The only drawback to an otherwise pretty good travel day is that our one long slide on the motorhome won’t extend outward. Not sure why, although I’m getting an error light on the control panel. Since we can easy still live inside (just a bit more cramped), think I’ll wait till we get to our next stop in Wisconsin where we stay for three days and do a more thorough check of the system. May have to make that call to CoachNet, our roadside assistance service while traveling. They’ve been able to help us out several times just chatting over the phone with a Winnebago-smart technician. Keeping my fingers crossed.
One last tidbit, in the world of “for what it’s worth” department, here’s some trivia for the day. Native Americans have long played a considerable role in the history of the Wisconsin Dells and are still a factor in the economic life of the region. The Winnebago, for example, hunted buffalo and raised crops on the nearby plains and also fished in the river, which either they or the Chippewa named “Meskousing,” meaning “where the waters gather”. From the French spelling of this Native American term – “Ouisconsin” – came the present name of the river and the state. Like I said, for what it’s worth.

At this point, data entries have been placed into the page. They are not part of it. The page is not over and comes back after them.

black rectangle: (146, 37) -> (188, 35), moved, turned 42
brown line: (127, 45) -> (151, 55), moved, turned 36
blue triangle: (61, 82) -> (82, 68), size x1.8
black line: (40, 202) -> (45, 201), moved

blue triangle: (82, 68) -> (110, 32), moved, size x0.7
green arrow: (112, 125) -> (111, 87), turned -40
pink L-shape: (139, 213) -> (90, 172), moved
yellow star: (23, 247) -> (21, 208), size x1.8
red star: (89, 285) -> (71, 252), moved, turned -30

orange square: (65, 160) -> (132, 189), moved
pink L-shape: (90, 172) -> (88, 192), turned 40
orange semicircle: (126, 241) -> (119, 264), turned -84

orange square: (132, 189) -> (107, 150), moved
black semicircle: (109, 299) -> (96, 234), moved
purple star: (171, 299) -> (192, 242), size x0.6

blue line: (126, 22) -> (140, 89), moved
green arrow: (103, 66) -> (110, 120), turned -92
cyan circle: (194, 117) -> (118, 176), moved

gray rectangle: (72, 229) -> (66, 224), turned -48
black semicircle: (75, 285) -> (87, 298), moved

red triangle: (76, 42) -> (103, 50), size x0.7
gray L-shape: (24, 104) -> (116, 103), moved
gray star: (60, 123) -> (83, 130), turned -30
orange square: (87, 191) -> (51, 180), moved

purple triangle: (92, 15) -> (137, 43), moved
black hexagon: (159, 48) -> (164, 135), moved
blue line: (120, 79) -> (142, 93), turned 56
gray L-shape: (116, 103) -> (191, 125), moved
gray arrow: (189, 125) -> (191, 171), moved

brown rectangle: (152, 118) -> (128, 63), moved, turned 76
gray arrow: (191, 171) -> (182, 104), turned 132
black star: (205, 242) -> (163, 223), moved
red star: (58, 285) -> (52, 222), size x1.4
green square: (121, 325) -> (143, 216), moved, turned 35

Oh, extra credit trivia. What's up with the name of our campground, Stand Rock, you ask? It’s named for a famous sandstone rock formation, one of several in the Wisconsin River Dells gorge. Stand Rock was made famous by a man named H. H. Bennett in the late 1800’s who became quite famous for his pictures of the Dells. Bennett set his sights on landscape photography early on and thought the Dells would make great photos. He loaded a boat with his photographic equipment and took many pictures of the Dells. Realizing that the three-dimensional aspect of the rock formations would be lost in two-dimensional photographs, he began creating stereoscopic images that allowed viewers to see the Dells in three dimensions. Bennett made his first stereoscopic photo in 1868, and they soon became very popular, being sold in cities across the US. He continued to innovate in the field of photography by inventing a stop action shutter which allowed him to take photographs of instantaneous events. Previously, it took several minutes for a camera to take a picture, and any movement of the subject being photographed over this time caused the picture to become blurry. After Bennett created the new shutter, he was able to take clear pictures of moving subjects. The best known photograph taken by Bennett with this device was an 1886 image of his son Ashley jumping between two rock formations (Stand Rock) in the Dells. The attached pic shows Ashley, leaping across Stand Rock and was used as proof that Bennett's advanced shutter technology worked.